Further, when performing DMA transfer of data exceeding the number of addresses that can be set by the DMA address counter 21 of the DMA control unit 13 at one time, the CPU 1
It is necessary to reset the values of the DMA address counter 21, the DMA page register 22, and the DMA upper page register 22 of the DMA control unit 13 set by 1. This DMA
The resetting process for the control unit 13 has conventionally been performed by the CPU, but in the embodiment, the ISA card 18 performs the resetting process.

Therefore, in this case, the CPU
Since 11 does not participate in the resetting process for the DMA control unit 13 at all, a large amount of data can be transferred by one DMA data transfer while maintaining a high effective data transfer rate. Further, since the DMA control unit 13 itself becomes a bus master for the ISA bus 17, an address space for a main memory of 16 MB or more can be designated.

[0053]

As described above, according to the DMA data transfer method of the information processing apparatus of the present invention, the DMA control unit is controlled by using the two sets of the DMA request signal / DMA acknowledgment signal and the bus master signal of the ISA card. DMA data transfer is being performed while performing DMA operation management for.

Therefore, the accessible address space on the main memory can be expanded while maintaining a high effective data transfer rate without changing the PC / AT compatibility function.

Further, when the data transfer amount indicated by the data transfer request from the CPU exceeds the allowable value determined by the address value that can be specified by the DMA control unit, the DMA transfer by the ISA card is performed.
It is possible to reset the control unit. Therefore, CP
By resetting by the ISA card in place of U, a large amount of data can be transferred at once without lowering the effective data transfer speed.

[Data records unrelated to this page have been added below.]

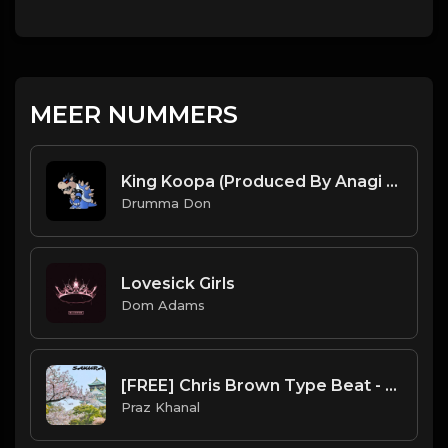
MEER NUMMERS
King Koopa (Produced By Anagi x Drumma Don)
Drumma Don
Lovesick Girls
Dom Adams
[FREE] Chris Brown Type Beat - "SAKURA" | Free Beat | Hiphop/R&B Instrumental 2021
Praz Khanal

[Brief description of the drawings]

FIG. 1 is a block diagram showing a schematic configuration of an information processing apparatus employing a DMA data transfer method according to an embodiment of the present invention;

FIG. 2 is a time chart showing the DMA data transfer method.

FIG. 3 is a block diagram showing a schematic configuration of an information processing apparatus employing a conventional DMA data transfer method;

FIG. 4 is a time chart showing a conventional DMA data transfer method;

FIG. 5 is a time chart showing the same conventional DMA data transfer method.

[Explanation of symbols]

 DESCRIPTION OF SYMBOLS 11 ... CPU 12 ... System bus 13 ... DMA control part 14 ... Address synthesis part 15 ... Main memory 16 ... Bus interface 17 ... ISA bus 18 ... ISA card 19 ... External device 20 ... Bus arbitration part 21 ... DMA address counter 22 ... DMA Page register 23: DMA upper page register

Claims (2)

[Claims] 1. A CPU, a DMA controller and a main memory are connected to a system bus, and an ISA card is connected to the DMA controller and the main memory via an ISA bus. In a DMA data transfer method for an information processing apparatus for performing data transfer to and from a memory via a DMA control unit controlled by the ISA card, the ISA card has two sets of DMA request signals / DMA approval signals. Then, based on a data transfer request from the CPU, the DM request is made by using one of the two sets of DMA request signal / DMA acknowledge signal and the bus mater signal for the ISA bus.
A control unit sets various operation conditions relating to DMA data transfer, and executes the DMA data transfer according to the set operation conditions using another set of DMA request / DMA approval signals. DMA data transfer method for an information processing device to perform. 2. When the data transfer amount indicated by the data transfer request from the CPU exceeds an allowable value determined by an address value that can be specified by the DMA control unit, the data transfer amount to the main memory is set near the allowable value. 2. The information processing method according to claim 1, wherein when the specified value is reached, the ISA card resets an operation condition including an address value to the DMA control unit in order to continue data transfer. DMA data transfer method of the device.